-- DATA FOR THIS TASK follows --
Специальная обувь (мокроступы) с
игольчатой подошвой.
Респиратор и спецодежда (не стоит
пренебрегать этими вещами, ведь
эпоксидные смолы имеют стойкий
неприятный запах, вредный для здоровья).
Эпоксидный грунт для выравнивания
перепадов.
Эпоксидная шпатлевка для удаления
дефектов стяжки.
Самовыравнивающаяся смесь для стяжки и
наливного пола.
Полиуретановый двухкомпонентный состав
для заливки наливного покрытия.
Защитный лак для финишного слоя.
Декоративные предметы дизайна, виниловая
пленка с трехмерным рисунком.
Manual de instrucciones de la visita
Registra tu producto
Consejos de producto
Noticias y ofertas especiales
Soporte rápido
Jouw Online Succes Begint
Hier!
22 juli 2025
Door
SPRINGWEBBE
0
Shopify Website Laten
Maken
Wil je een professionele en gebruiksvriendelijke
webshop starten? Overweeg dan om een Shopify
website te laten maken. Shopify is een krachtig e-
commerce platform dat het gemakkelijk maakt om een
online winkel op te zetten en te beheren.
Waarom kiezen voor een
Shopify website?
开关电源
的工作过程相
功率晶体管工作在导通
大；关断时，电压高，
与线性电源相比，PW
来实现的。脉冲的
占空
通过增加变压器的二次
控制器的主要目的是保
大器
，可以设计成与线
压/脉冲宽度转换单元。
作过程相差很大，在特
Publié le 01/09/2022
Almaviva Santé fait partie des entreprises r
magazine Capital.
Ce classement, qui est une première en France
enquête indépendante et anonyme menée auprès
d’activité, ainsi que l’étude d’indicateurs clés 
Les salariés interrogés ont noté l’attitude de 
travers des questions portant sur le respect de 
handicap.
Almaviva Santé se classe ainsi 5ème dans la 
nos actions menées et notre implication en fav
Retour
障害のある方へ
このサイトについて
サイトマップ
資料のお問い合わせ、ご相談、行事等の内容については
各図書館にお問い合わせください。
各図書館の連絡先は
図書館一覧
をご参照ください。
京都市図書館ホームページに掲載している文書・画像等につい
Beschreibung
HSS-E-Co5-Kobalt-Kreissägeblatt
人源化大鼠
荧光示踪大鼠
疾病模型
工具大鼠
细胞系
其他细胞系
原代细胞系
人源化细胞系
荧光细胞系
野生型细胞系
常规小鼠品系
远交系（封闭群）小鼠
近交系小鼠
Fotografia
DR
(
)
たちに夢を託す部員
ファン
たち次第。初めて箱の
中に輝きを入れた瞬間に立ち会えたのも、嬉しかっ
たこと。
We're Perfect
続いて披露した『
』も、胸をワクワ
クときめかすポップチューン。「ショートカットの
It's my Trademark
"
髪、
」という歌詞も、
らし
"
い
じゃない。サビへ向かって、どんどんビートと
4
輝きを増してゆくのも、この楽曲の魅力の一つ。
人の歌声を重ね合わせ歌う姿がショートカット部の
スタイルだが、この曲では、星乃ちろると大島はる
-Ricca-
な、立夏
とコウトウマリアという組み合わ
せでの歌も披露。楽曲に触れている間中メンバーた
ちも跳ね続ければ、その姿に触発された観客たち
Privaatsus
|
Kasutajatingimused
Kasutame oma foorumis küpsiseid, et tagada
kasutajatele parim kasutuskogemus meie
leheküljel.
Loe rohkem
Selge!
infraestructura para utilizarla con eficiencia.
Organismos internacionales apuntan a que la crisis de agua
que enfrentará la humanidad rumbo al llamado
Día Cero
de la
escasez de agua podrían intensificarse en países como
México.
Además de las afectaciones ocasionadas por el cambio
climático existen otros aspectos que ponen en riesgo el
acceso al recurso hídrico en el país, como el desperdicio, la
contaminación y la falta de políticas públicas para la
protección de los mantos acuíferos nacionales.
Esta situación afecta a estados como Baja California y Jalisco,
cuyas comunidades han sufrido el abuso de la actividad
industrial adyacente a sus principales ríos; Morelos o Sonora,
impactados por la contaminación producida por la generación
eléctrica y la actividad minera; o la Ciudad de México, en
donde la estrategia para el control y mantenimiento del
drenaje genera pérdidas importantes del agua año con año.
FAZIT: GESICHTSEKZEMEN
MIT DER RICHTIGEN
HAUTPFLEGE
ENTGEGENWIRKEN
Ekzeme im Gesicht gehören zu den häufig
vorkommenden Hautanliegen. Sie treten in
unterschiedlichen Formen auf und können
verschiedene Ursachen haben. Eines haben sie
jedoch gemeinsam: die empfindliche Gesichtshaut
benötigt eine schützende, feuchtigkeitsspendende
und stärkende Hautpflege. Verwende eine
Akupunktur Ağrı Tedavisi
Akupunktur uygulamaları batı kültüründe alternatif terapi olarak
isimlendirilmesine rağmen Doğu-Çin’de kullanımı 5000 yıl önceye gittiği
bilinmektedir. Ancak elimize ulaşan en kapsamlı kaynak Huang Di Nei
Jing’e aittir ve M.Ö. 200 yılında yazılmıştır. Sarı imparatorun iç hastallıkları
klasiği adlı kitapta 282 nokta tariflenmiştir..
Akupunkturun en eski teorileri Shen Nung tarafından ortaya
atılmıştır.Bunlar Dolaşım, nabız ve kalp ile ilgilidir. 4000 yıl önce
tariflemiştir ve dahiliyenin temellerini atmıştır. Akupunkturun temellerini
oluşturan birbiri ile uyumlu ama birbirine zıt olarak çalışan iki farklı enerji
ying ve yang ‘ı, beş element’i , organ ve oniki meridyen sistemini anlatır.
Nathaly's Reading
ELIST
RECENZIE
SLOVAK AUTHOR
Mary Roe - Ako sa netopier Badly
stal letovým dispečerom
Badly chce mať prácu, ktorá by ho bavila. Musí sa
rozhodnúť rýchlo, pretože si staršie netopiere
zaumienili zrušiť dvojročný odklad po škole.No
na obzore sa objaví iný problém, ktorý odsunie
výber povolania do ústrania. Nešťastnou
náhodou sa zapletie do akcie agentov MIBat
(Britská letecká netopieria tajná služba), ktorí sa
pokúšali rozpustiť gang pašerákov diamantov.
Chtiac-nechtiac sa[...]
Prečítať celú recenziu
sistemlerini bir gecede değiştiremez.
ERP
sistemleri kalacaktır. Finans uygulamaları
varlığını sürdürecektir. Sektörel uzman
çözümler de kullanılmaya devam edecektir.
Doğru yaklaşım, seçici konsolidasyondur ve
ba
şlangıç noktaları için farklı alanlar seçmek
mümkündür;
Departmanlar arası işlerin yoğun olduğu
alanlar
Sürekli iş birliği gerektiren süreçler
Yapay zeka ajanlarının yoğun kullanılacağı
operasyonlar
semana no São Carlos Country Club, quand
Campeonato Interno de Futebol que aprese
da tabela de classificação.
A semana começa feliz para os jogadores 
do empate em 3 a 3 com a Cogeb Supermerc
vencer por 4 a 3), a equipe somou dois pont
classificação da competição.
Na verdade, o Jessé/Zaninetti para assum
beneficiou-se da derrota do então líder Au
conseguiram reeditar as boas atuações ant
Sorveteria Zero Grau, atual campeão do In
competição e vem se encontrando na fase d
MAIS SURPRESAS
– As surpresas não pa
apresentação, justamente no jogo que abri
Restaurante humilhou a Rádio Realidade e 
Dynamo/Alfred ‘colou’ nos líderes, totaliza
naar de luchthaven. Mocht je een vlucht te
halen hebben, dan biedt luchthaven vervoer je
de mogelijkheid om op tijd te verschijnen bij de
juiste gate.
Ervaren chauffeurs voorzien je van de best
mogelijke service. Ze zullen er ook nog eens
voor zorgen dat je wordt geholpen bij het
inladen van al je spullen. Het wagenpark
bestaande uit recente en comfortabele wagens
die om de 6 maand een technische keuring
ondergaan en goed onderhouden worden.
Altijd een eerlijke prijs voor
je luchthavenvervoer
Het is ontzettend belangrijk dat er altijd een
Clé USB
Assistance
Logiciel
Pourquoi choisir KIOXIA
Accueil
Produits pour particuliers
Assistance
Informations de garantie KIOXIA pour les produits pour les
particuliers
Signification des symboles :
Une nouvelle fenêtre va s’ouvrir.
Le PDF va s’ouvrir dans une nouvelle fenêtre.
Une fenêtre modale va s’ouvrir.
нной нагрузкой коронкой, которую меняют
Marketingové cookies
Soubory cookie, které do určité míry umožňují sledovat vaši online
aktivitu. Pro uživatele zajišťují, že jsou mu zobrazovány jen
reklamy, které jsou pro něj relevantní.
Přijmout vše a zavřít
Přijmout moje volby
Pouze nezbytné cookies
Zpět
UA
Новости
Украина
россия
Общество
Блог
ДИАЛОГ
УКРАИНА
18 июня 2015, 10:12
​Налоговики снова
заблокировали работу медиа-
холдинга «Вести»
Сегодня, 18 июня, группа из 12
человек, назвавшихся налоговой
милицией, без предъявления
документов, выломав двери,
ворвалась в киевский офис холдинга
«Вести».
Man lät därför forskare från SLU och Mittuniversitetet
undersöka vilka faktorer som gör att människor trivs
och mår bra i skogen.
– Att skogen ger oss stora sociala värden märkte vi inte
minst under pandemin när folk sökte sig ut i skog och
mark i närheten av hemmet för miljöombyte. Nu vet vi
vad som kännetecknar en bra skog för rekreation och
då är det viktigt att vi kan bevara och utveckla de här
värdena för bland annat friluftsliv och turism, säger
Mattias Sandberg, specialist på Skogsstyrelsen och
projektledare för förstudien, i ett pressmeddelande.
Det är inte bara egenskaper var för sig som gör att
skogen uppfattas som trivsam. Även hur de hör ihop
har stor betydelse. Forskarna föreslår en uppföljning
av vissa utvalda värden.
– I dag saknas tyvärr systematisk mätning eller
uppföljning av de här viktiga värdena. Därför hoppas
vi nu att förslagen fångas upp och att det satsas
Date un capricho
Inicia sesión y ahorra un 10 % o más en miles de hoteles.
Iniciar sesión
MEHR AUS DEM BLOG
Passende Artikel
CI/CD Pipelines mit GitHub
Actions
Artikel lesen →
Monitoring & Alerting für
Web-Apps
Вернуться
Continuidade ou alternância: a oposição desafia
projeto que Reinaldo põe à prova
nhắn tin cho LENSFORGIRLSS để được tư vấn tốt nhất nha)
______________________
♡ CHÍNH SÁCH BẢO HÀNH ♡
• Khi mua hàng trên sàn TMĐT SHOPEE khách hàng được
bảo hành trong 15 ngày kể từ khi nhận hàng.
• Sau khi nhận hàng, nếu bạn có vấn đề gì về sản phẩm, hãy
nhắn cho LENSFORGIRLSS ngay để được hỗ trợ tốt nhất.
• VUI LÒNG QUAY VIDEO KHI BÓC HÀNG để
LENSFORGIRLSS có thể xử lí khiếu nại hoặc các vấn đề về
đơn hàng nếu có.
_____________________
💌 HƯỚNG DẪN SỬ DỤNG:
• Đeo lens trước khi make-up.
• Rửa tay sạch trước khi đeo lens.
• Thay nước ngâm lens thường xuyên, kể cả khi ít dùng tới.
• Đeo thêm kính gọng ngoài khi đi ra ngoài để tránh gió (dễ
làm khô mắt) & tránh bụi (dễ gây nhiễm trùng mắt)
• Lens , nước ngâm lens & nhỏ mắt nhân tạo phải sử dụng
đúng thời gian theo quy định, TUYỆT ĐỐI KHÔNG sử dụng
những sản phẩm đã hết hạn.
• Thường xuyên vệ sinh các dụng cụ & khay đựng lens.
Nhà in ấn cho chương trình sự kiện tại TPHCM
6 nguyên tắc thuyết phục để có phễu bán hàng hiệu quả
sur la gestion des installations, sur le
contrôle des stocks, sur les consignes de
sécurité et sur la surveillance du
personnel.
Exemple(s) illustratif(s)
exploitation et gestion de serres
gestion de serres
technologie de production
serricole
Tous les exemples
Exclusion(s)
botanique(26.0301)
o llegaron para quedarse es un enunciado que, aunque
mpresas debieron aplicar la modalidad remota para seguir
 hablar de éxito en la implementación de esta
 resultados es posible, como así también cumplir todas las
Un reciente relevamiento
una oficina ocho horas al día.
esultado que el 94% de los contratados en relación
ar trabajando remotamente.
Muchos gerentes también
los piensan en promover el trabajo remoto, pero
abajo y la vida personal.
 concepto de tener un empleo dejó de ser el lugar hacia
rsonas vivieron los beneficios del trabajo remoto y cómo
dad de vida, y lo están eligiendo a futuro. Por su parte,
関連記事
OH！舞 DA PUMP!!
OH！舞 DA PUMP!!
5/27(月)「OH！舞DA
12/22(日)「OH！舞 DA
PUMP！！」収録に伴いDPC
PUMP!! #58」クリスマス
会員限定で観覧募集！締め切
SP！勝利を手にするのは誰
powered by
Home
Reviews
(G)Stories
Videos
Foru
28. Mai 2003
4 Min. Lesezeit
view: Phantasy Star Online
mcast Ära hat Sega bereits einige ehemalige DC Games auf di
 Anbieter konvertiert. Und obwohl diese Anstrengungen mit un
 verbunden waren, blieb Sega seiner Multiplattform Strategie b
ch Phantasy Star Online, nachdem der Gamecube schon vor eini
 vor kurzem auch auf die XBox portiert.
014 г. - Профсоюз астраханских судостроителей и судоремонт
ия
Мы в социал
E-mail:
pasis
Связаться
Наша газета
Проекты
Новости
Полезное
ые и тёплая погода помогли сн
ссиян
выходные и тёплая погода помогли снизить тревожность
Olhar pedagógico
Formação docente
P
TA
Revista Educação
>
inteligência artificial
-- DATA FOR THIS TASK concluded --
DIRECTIONS FOR THIS TASK -
Count how many lines of the listing above include "semana" and report that number alone.

ANSWER -
2